[Opening Dataset content section]
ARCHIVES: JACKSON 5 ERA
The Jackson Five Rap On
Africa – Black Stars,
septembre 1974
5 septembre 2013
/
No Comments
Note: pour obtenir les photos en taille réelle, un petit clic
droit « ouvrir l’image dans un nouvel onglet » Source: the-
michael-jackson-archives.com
[Closing Dataset content section]
[Opening Dataset content section]
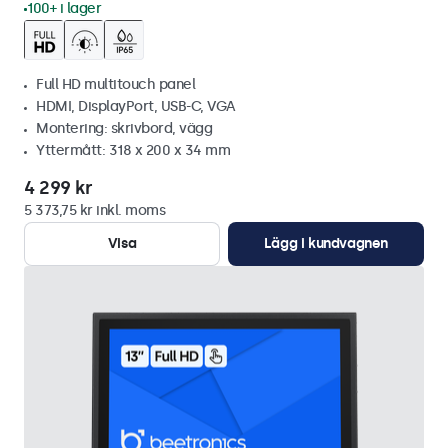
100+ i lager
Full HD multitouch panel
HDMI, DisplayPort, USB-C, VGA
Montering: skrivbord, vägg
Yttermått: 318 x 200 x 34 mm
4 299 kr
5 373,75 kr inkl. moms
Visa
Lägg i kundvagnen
[Closing Dataset content section]
Transcribe, exactly and without additions, the lines of the records above, beginning with the line that contains "100+ i lager" and ending with the line that contains "Lägg i kundvagnen", both included.

100+ i lager
Full HD multitouch panel
HDMI, DisplayPort, USB-C, VGA
Montering: skrivbord, vägg
Yttermått: 318 x 200 x 34 mm
4 299 kr
5 373,75 kr inkl. moms
Visa
Lägg i kundvagnen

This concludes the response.